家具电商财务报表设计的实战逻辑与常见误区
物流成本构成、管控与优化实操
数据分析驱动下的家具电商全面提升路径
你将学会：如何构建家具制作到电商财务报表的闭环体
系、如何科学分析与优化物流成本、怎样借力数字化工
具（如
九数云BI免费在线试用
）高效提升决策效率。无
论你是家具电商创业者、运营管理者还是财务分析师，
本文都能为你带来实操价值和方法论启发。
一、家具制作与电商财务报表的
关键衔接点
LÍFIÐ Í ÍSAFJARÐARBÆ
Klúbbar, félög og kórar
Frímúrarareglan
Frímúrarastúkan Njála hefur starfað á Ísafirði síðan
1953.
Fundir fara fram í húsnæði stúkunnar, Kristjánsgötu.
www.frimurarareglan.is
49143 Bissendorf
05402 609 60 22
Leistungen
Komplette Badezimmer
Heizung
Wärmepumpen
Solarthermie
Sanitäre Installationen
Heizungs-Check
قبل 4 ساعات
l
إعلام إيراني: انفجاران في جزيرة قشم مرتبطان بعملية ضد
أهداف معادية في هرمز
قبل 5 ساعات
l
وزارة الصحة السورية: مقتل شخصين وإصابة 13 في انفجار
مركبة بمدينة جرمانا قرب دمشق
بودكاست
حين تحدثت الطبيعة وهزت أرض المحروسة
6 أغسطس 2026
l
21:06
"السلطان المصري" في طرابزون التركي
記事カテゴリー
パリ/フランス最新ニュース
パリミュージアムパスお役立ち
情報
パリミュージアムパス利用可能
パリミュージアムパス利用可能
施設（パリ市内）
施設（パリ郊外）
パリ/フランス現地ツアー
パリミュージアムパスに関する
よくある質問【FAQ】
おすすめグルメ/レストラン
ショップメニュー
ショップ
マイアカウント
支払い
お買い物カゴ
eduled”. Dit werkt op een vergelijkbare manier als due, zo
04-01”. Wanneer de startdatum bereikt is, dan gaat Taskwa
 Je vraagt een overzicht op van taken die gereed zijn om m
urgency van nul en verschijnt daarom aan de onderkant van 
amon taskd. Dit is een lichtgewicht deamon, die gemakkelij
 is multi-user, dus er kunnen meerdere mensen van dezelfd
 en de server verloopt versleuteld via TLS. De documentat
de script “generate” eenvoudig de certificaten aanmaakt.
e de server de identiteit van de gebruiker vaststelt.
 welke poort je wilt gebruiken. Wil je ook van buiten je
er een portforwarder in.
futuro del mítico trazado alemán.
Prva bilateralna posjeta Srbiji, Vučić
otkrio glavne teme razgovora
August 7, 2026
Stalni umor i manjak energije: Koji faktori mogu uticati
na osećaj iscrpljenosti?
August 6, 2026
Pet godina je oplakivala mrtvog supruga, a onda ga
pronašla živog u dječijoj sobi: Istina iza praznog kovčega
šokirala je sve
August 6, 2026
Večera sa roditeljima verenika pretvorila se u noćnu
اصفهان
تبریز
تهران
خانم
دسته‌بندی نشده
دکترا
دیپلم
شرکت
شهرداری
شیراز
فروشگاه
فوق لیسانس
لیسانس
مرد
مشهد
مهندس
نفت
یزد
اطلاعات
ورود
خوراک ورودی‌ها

- Assignment: Every line in the data above that contains "server" needs to be copied.

- Response to the exercise:
 en de server verloopt versleuteld via TLS. De documentat
e de server de identiteit van de gebruiker vaststelt.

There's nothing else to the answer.